Think about the last time you searched for something on Google. Alongside the usual list of blue links, you probably saw a box labelled “People also ask” — usually appearing after the first two or three results. Inside it, a series of questions that other people have typed into Google, each one expandable to reveal a short answer.
Those answers do not come from Google itself. They are pulled directly from websites — usually the clearest, most direct answer Google can find to that specific question. The website that provided the answer gets a link, a snippet of their text displayed prominently, and a steady stream of visitors who clicked through to read more.
Why Does It Matter for Your Small Business?
Most small businesses focus entirely on ranking in the ten blue links in Google's main results. People Also Ask is a separate opportunity — and in some ways an easier one to target, because the questions are often very specific and the existing answers are not always great.
Google shows PAA boxes on the vast majority of searches now, including searches for local services. “How much does a boiler service cost in Manchester?” “What is included in a house survey?” “Do I need planning permission for a garden office?” These are exactly the kinds of questions your potential customers are asking — and if your website answers them clearly, you have a chance of being the answer Google shows.
The other reason PAA matters is that it feeds directly into AI-powered search tools. When someone asks an AI search assistant a question, it draws from the same pool of well-structured answers that feeds People Also Ask boxes. Getting good at answering questions clearly on your website improves your visibility across both traditional Google results and the newer AI-driven search experience.
How Does Google Choose Which Websites to Feature?
Google looks for pages that answer the question quickly, clearly, and completely. There is no secret formula, but the pattern is consistent: websites that get featured in PAA boxes tend to:
- State the answer directly at the start. Google tends to pull the first clear, self-contained sentence or paragraph that actually answers the question. If your page spends three paragraphs building up to the answer, Google will often skip it in favour of a page that leads with the answer.
- Use the question itself as a heading. If the question people are asking is “How long does a kitchen refit take?”, having that as a heading on your page — followed immediately by a clear answer — makes it much easier for Google to understand what your content covers.
- Keep answers concise. PAA answers are usually between 40 and 60 words. That is enough to answer the question fully but short enough to display neatly in the box. Longer answers tend to get cut off or not used at all.
- Be on a trustworthy website. Google is less likely to feature answers from websites it does not trust. A well-maintained site with clear authorship, a proper privacy policy, and genuine content performs better than a thin or poorly structured site.
Practical Steps to Improve Your Chances of Appearing
You do not need a technical background to act on this. These are the practical steps worth taking:
- Add a FAQ section to your main pages. A FAQ section on your homepage, services page, or a dedicated FAQ page gives you a structured place to answer the questions your customers regularly ask. Write each question as a heading and follow it immediately with a clear, direct answer of two to four sentences. This is the format Google finds easiest to pull from.
- Research the questions people are actually asking. You can find these simply by typing your main service into Google and looking at the PAA boxes that appear. Note the questions down, then make sure your website answers them. Google's autocomplete suggestions and the “related searches” at the bottom of the results page are also useful sources.
- Write for the person asking the question, not for Google. The best PAA answers are genuinely useful to someone who does not know the answer. Plain English, no jargon, one clear point per question. If the answer is helpful to a real person, it is usually exactly what Google wants to feature.

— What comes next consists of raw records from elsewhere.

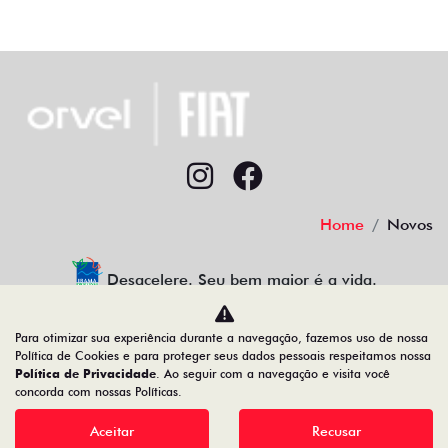
Home
Novos
Desacelere. Seu bem maior é a vida.
Para otimizar sua experiência durante a navegação, fazemos uso de nossa
Política de Cookies e para proteger seus dados pessoais respeitamos nossa
Política de Privacidade
. Ao seguir com a navegação e visita você
12.655.933/0009-53
concorda com nossas Políticas.
Aceitar
Recusar
Desenvolvido pela DEALERSPACE ® Direitos Reservados.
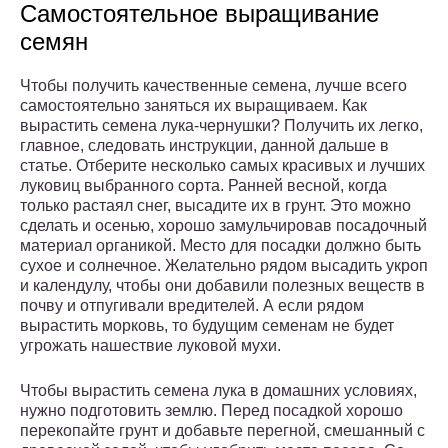
Самостоятельное выращивание
семян
Чтобы получить качественные семена, лучше всего
самостоятельно заняться их выращиваем. Как
вырастить семена лука-чернушки? Получить их легко,
главное, следовать инструкции, данной дальше в
статье. Отберите несколько самых красивых и лучших
луковиц выбранного сорта. Ранней весной, когда
только растаял снег, высадите их в грунт. Это можно
сделать и осенью, хорошо замульчировав посадочный
материал органикой. Место для посадки должно быть
сухое и солнечное. Желательно рядом высадить укроп
и календулу, чтобы они добавили полезных веществ в
почву и отпугивали вредителей. А если рядом
вырастить морковь, то будущим семенам не будет
угрожать нашествие луковой мухи.
Чтобы вырастить семена лука в домашних условиях,
нужно подготовить землю. Перед посадкой хорошо
перекопайте грунт и добавьте перегной, смешанный с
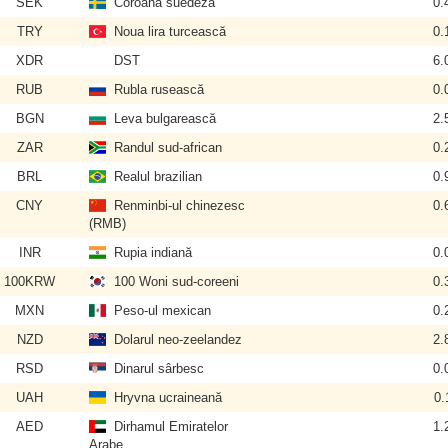
SEK
Coroana suedeză
0.
TRY
Noua lira turcească
0.
XDR
DST
6.
RUB
Rubla rusească
0.
BGN
Leva bulgarească
2.
ZAR
Randul sud-african
0.
BRL
Realul brazilian
0.
CNY
Renminbi-ul chinezesc
0.
(RMB)
INR
Rupia indiană
0.
100KRW
100 Woni sud-coreeni
0.
MXN
Peso-ul mexican
0.
NZD
Dolarul neo-zeelandez
2.
RSD
Dinarul sârbesc
0.
UAH
Hryvna ucraineană
0.
AED
Dirhamul Emiratelor
1.
Arabe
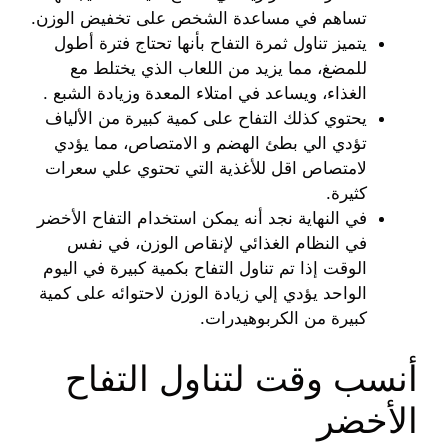
تساهم في مساعدة الشخص على تخفيض الوزن.
يتميز تناول ثمرة التفاح بأنها تحتاج فترة أطول
للمضغ، مما يزيد من اللعاب الذي يختلط مع
الغذاء، ويساعد في امتلاء المعدة وزيادة الشبع .
يحتوي كذلك التفاح على كمية كبيرة من الألياف
تؤدي الي بطئ الهضم و الامتصاص، مما يؤدي
لامتصاص اقل للأغذية التي تحتوي علي سعرات
كثيرة.
في النهاية نجد أنه يمكن استخدام التفاح الأخضر
في النظام الغذائي لإنقاص الوزن، في نفس
الوقت إذا تم تناول التفاح بكمية كبيرة في اليوم
الواحد يؤدي إلي زيادة الوزن لاحتوائه على كمية
كبيرة من الكربوهيدرات.
أنسب وقت لتناول التفاح
الأخضر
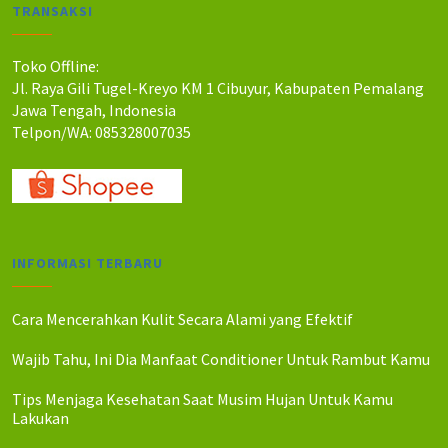
TRANSAKSI
Toko Offline:
Jl. Raya Gili Tugel-Kreyo KM 1 Cibuyur, Kabupaten Pemalang
Jawa Tengah, Indonesia
Telpon/WA: 085328007035
INFORMASI TERBARU
Cara Mencerahkan Kulit Secara Alami yang Efektif
Wajib Tahu, Ini Dia Manfaat Conditioner Untuk Rambut Kamu
Tips Menjaga Kesehatan Saat Musim Hujan Untuk Kamu
Lakukan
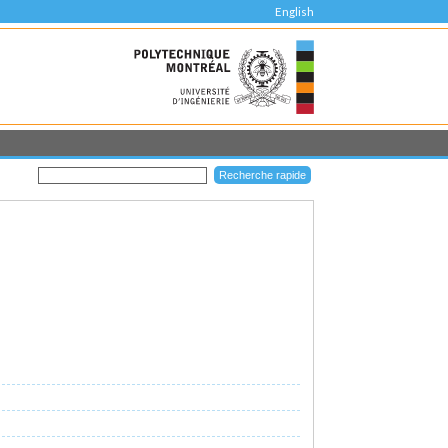
English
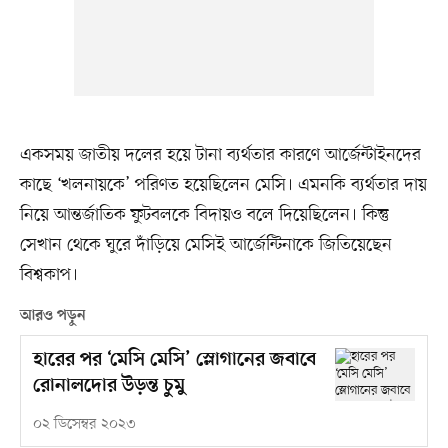
একসময় জাতীয় দলের হয়ে টানা ব্যর্থতার কারণে আর্জেন্টাইনদের
কাছে ‘খলনায়কে’ পরিণত হয়েছিলেন মেসি। এমনকি ব্যর্থতার দায়
নিয়ে আন্তর্জাতিক ফুটবলকে বিদায়ও বলে দিয়েছিলেন। কিন্তু
সেখান থেকে ঘুরে দাঁড়িয়ে মেসিই আর্জেন্টিনাকে জিতিয়েছেন
বিশ্বকাপ।
আরও পড়ুন
হারের পর ‘মেসি মেসি’ স্লোগানের জবাবে
রোনালদোর উড়ন্ত চুমু
০২ ডিসেম্বর ২০২৩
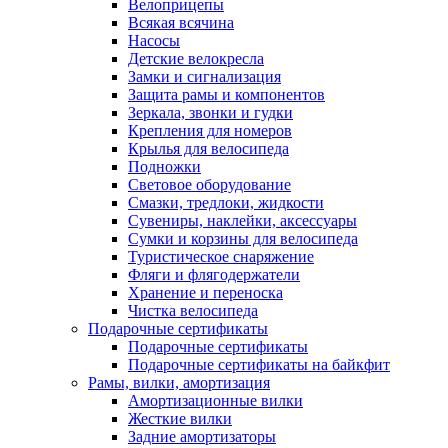
Велоприцепы
Всякая всячина
Насосы
Детские велокресла
Замки и сигнализация
Защита рамы и компонентов
Зеркала, звонки и гудки
Крепления для номеров
Крылья для велосипеда
Подножки
Световое оборудование
Смазки, тредлоки, жидкости
Сувениры, наклейки, аксессуары
Сумки и корзины для велосипеда
Туристическое снаряжение
Фляги и флягодержатели
Хранение и переноска
Чистка велосипеда
Подарочные сертификаты
Подарочные сертификаты
Подарочные сертификаты на байкфит
Рамы, вилки, амортизация
Амортизационные вилки
Жесткие вилки
Задние амортизаторы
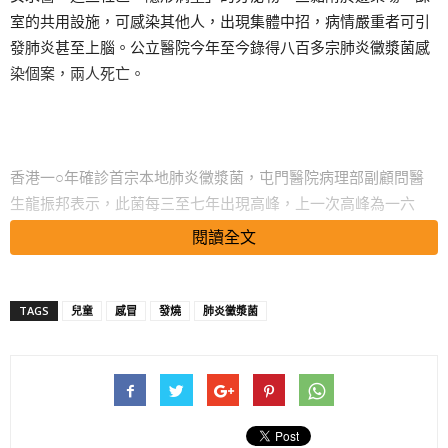
室的共用設施，可感染其他人，出現集體中招，病情嚴重者可引
發肺炎甚至上腦。公立醫院今年至今錄得八百多宗肺炎黴漿菌感
染個案，兩人死亡。
香港一○年確診首宗本地肺炎黴漿菌，屯門醫院病理部副顧問醫
生龍振邦表示，此菌每三至七年出現高峰，上一次高峰為一六
年。衞生署數據顯示，一六年公立醫院接獲一千九百多人因肺炎
閱讀全文
黴漿菌感染入院，五人死亡。感染該菌後可完全沒有病徵，或僅
低燒及咳嗽，與一般傷風感冒相似，潛伏期長達三周，加上病徵
不明顯，成為社區的隱形病人，「醫不好才入院。」
TAGS
兒童
感冒
發燒
肺炎黴漿菌
搜尋 Travel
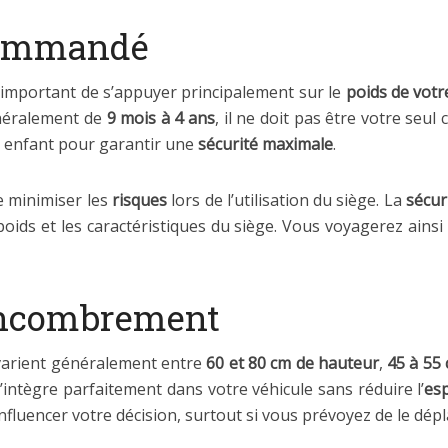
commandé
st important de s’appuyer principalement sur le
poids de votr
énéralement de
9 mois à 4 ans
, il ne doit pas être votre seul 
e enfant pour garantir une
sécurité maximale
.
 minimiser les
risques
lors de l’utilisation du siège. La
sécur
oids et les caractéristiques du siège. Vous voyagerez ainsi l
Encombrement
arient généralement entre
60 et 80 cm de hauteur
,
45 à 55
s’intègre parfaitement dans votre véhicule sans réduire l’
esp
nfluencer votre décision, surtout si vous prévoyez de le dép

- Do not overthink the length. Two to four sentences is usually enough. State what the answer is, add any crucial context, and stop. Resist the urge to pad the answer out or turn it into an essay — shorter is usually more likely to be featured.
One important thing to understand: appearing in a PAA box does not guarantee a flood of visitors. Some people read the answer in the box and never click through to your website. But others will click to read more — and the visibility itself, at the top of a Google results page, carries value even when people do not click. It signals to searchers that your website is considered a credible source of information in your field.